Entscheidungsstichwort (Thema)
Arbeitslosengeld II. Mehrbedarf. unabweisbarer besonderer Bedarf. keine Übernahme von Kosten für die Anschaffung eines Therapie-/Begleithundes sowie von Haltungskosten. Verfassungsmäßigkeit des Regelbedarfs für Alleinstehende
Leitsatz (amtlich)
1. Die Hundehaltung gehört nicht zu dem vom SGB II zu gewährleistenden Existenzminimum.
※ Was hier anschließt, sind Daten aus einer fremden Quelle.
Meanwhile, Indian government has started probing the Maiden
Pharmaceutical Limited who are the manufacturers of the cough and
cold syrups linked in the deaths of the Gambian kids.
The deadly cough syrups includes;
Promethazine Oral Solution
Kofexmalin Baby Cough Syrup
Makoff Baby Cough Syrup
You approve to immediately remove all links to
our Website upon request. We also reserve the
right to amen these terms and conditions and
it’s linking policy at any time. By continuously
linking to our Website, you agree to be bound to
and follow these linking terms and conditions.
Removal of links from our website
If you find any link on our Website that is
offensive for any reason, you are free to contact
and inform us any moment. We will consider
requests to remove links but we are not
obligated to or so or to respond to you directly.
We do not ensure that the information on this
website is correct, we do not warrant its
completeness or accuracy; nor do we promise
2. Das SGB II sieht auch keine Rechtsgrundlage für einen Mehrbedarf wegen Tierhaltung vor. Allein der Umstand, dass die Haltung eines Hundes eine Art sozialer Unterstützung bzw Familienersatz bieten und für die Aufrechterhaltung einer Tagesstruktur hilfreich sein kann, begründet keinen unabweisbaren, besonderen Bedarf im Sinne des § 21 Abs 6 SGB II.
Orientierungssatz
Der Senat teilt die Auffassung, dass der Gesetzgeber den in §§ 19, 20 SGB 2 geregelten Regelbedarf nicht in verfassungswidriger Weise zu niedrig bemessen hat.
Tenor
Die Berufung des Klägers gegen den Gerichtsbescheid des Sozialgerichts Stuttgart vom 4. Juli 2022 wird zurückgewiesen.
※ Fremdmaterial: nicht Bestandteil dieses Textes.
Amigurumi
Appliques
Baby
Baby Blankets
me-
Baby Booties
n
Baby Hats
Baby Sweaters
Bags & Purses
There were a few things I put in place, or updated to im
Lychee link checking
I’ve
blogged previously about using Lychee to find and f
Außergerichtliche Kosten des Klägers sind auch im Berufungsverfahren nicht zu erstatten.
Tatbestand
Der Kläger begehrt von dem Beklagten die Übernahme von Kosten in Höhe von 2.000,00 € für die Anschaffung eines Therapie-/Begleithundes sowie die Übernahme monatlicher Kosten von 200,00 € für Futter, medizinische Grundversorgung, Versicherung und Steuer.
Der 1962 geborene Kläger, der im EDV-Bereich als Programmierer und Elektroniker bis 2008 selbstständig tätig war, bezieht seit 2005 vom Beklagten Arbeitslosengeld II als laufende Leistungen zur Sicherung des Lebensunterhalts nach dem Zweiten Buch Sozialgesetzbuch (SGB II) einschließlich Kosten für Unterkunft und Heizung. Für den Bewilligungszeitraum Oktober 2021 bis September 2022 bewilligte der Beklagte dem Kläger ausweislich des Bewilligungsbescheides vom 17.09.2021 Leistungen in Höhe von monatlich 940 € (Regelbedarf 446 €, Kosten der Unterkunft und Heizung 494 €).
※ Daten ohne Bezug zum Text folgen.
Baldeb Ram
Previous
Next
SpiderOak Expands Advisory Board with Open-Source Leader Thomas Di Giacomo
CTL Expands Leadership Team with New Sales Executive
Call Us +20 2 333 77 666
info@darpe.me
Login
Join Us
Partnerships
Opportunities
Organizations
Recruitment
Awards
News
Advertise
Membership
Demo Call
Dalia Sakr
Mit Schreiben vom 21.03.2022 beantragte der Kläger bei dem Beklagten die Übernahme von Kosten für ein Therapie-Haustier (spezieller Begleithund). Der Staat habe ihn in der Pandemie durch ständige Lockdowns, Ausgangssperren und fehlende soziokulturelle Angebote so isoliert, dass er einen seelischen Schaden davongetragen habe. Er wolle in einer selbstbestimmten Tier-Therapie diese Schäden kompensieren und heilen. Die positive und heilende Wirkung von Tieren sei wissenschaftlich bewiesen und bedürfe keines weiteren Beweises. Die Kosten lägen bei ca. 200,00 € pro Monat für Futter, medizinische Grundversorgung, Versicherung und Steuer. Hinzu kämen einmalige Anschaffungskosten von ca. 2.000,00 € für einen geeigneten Therapiehund. Es sei von einer medizinischen Therapiedauer auf Lebenszeit auszugehen, die er gemäß dem Grundgesetz selbst wählen/gestalten/bestimmen dürfe.
Mit Bescheid vom 24.03.2022 lehnte der Beklagte den Antrag unter Verweis auf § 24 SGB II ab.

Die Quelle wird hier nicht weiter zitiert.